● **EXERCISE OBJECTIVE**:
Restate every line of the material below word for word, skipping the images.

● **DATASET RECORDS**:

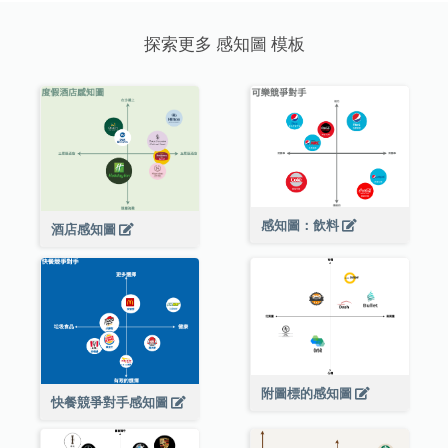
探索更多 感知圖 模板
感知圖：飲料
酒店感知圖
附圖標的感知圖
快餐競爭對手感知圖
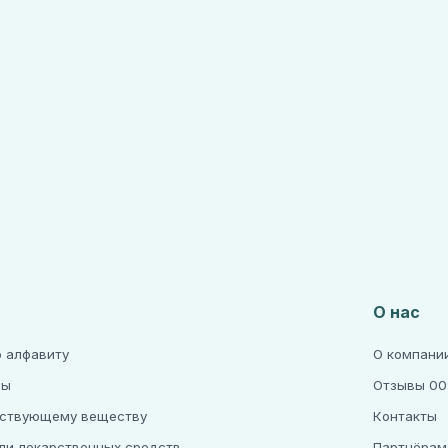
О нас
о алфавиту
О компани
ры
Отзывы 00
йствующему веществу
Контакты
ли лекарственных средств
Партнёрам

● **OUTPUT FOR THIS TASK**:
探索更多 感知圖 模板
感知圖：飲料
酒店感知圖
附圖標的感知圖
快餐競爭對手感知圖
О нас
о алфавиту
О компани
ры
Отзывы 00
йствующему веществу
Контакты
ли лекарственных средств
Партнёрам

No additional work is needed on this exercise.